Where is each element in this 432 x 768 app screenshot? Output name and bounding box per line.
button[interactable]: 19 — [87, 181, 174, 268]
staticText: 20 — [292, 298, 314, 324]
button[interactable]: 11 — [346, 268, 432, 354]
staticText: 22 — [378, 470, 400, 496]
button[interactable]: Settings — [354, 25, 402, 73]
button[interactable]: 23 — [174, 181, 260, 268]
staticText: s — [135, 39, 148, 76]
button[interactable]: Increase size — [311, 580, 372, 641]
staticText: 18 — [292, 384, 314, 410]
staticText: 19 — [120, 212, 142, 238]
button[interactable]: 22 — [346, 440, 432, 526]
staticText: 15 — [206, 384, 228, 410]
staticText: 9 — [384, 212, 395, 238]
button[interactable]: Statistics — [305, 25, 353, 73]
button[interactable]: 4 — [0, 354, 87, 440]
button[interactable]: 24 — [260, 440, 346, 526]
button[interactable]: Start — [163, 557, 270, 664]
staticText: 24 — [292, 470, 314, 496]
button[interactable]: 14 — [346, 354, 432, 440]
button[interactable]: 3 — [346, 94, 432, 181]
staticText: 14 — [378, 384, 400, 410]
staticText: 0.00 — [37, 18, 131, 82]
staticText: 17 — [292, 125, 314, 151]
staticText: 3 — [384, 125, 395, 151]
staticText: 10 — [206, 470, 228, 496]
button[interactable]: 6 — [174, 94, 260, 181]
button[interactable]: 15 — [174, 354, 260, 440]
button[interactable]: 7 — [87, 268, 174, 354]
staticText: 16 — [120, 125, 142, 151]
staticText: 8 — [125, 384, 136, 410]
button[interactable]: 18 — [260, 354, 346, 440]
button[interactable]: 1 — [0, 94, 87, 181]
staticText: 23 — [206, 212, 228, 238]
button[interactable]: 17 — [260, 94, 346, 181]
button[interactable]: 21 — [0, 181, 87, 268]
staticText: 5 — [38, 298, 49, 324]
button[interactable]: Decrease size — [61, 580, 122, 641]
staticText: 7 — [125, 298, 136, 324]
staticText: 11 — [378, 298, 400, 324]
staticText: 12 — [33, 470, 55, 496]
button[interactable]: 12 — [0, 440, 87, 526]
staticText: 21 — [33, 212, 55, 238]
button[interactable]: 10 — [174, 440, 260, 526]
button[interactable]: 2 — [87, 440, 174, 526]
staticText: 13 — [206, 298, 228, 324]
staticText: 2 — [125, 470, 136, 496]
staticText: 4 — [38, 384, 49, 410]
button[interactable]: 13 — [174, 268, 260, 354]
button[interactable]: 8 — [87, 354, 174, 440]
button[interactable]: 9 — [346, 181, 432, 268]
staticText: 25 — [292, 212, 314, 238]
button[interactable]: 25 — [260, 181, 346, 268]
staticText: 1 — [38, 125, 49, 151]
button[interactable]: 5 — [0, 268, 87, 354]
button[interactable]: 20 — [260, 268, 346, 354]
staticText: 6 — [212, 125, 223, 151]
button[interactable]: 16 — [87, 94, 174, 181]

▶ _Exercise goal_
Retype the material exactly, including every line.

▶ _Solution below_
Where is each element in this 432 x 768 app screenshot? Output name and bounding box per line.
button[interactable]: 19 — [87, 181, 174, 268]
staticText: 20 — [292, 298, 314, 324]
button[interactable]: 11 — [346, 268, 432, 354]
staticText: 22 — [378, 470, 400, 496]
button[interactable]: Settings — [354, 25, 402, 73]
button[interactable]: 23 — [174, 181, 260, 268]
staticText: s — [135, 39, 148, 76]
button[interactable]: Increase size — [311, 580, 372, 641]
staticText: 18 — [292, 384, 314, 410]
staticText: 19 — [120, 212, 142, 238]
button[interactable]: 22 — [346, 440, 432, 526]
staticText: 15 — [206, 384, 228, 410]
staticText: 9 — [384, 212, 395, 238]
button[interactable]: Statistics — [305, 25, 353, 73]
button[interactable]: 4 — [0, 354, 87, 440]
button[interactable]: 24 — [260, 440, 346, 526]
button[interactable]: Start — [163, 557, 270, 664]
staticText: 24 — [292, 470, 314, 496]
button[interactable]: 14 — [346, 354, 432, 440]
button[interactable]: 3 — [346, 94, 432, 181]
staticText: 14 — [378, 384, 400, 410]
staticText: 0.00 — [37, 18, 131, 82]
staticText: 17 — [292, 125, 314, 151]
staticText: 3 — [384, 125, 395, 151]
staticText: 10 — [206, 470, 228, 496]
button[interactable]: 6 — [174, 94, 260, 181]
button[interactable]: 15 — [174, 354, 260, 440]
button[interactable]: 7 — [87, 268, 174, 354]
staticText: 16 — [120, 125, 142, 151]
staticText: 8 — [125, 384, 136, 410]
button[interactable]: 18 — [260, 354, 346, 440]
button[interactable]: 1 — [0, 94, 87, 181]
staticText: 23 — [206, 212, 228, 238]
button[interactable]: 17 — [260, 94, 346, 181]
button[interactable]: 21 — [0, 181, 87, 268]
staticText: 5 — [38, 298, 49, 324]
button[interactable]: Decrease size — [61, 580, 122, 641]
staticText: 7 — [125, 298, 136, 324]
staticText: 11 — [378, 298, 400, 324]
staticText: 12 — [33, 470, 55, 496]
button[interactable]: 12 — [0, 440, 87, 526]
staticText: 21 — [33, 212, 55, 238]
button[interactable]: 10 — [174, 440, 260, 526]
button[interactable]: 2 — [87, 440, 174, 526]
staticText: 13 — [206, 298, 228, 324]
staticText: 2 — [125, 470, 136, 496]
staticText: 4 — [38, 384, 49, 410]
button[interactable]: 13 — [174, 268, 260, 354]
button[interactable]: 8 — [87, 354, 174, 440]
button[interactable]: 9 — [346, 181, 432, 268]
staticText: 25 — [292, 212, 314, 238]
button[interactable]: 25 — [260, 181, 346, 268]
staticText: 1 — [38, 125, 49, 151]
button[interactable]: 5 — [0, 268, 87, 354]
button[interactable]: 20 — [260, 268, 346, 354]
staticText: 6 — [212, 125, 223, 151]
button[interactable]: 16 — [87, 94, 174, 181]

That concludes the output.